PROVIDED MATERIAL below:

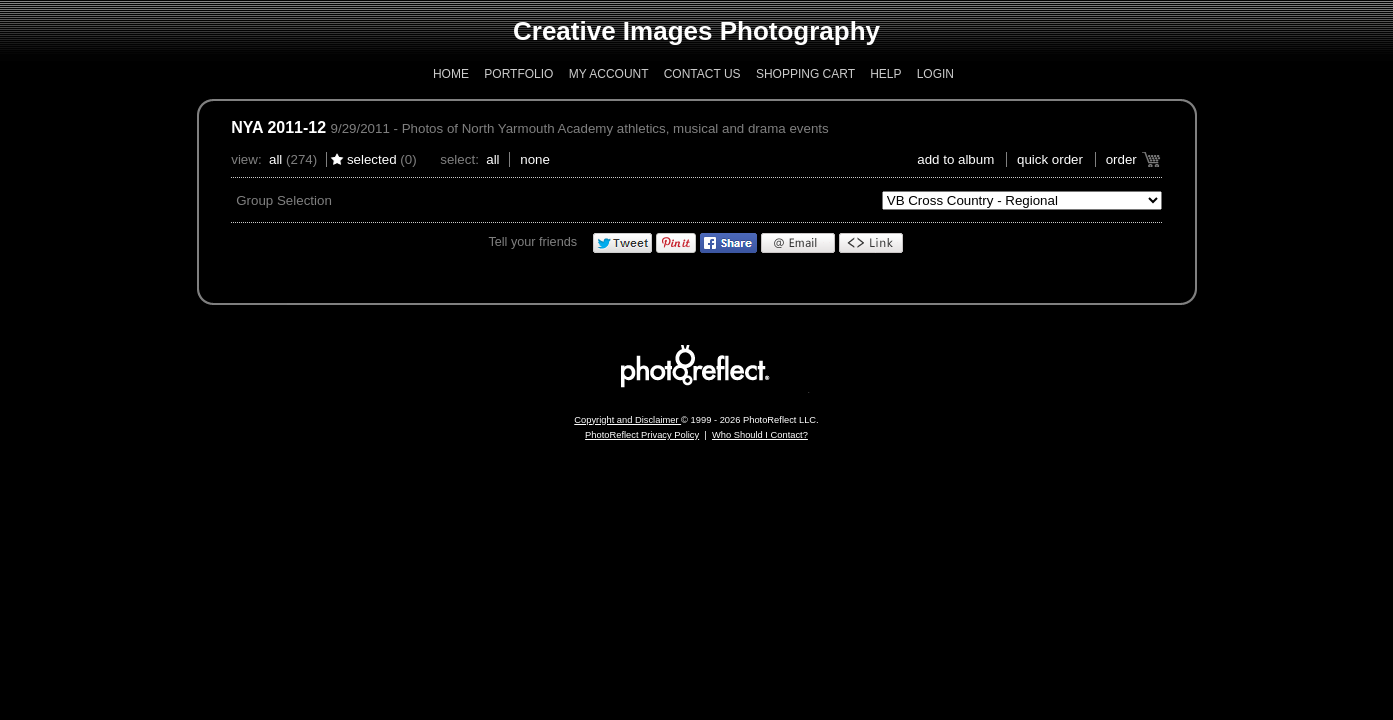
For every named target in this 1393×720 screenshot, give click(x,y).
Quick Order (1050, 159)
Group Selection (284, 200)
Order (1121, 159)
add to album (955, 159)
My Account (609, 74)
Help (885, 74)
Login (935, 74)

End of PROVIDED MATERIAL.

## ASSIGNMENT
Your answer must be the lines from the one that contains "Group Selection (284, 200)" through the last line of the entries above, copied exactly, with no other lines.

## SOLUTION FOR THIS EXERCISE
Group Selection (284, 200)
Order (1121, 159)
add to album (955, 159)
My Account (609, 74)
Help (885, 74)
Login (935, 74)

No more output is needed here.